*What to do*.
Your reply should reproduce all the data below exactly while excluding the pictures.

*Given information*.
____________

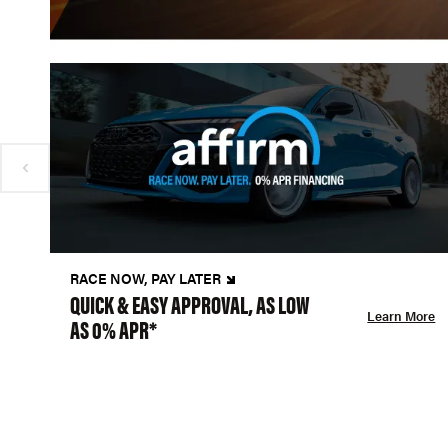
RACE NOW, PAY LATER
QUICK & EASY APPROVAL, AS LOW
Learn More
AS 0% APR*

____________

*Answer for the task*.
RACE NOW, PAY LATER
QUICK & EASY APPROVAL, AS LOW
Learn More
AS 0% APR*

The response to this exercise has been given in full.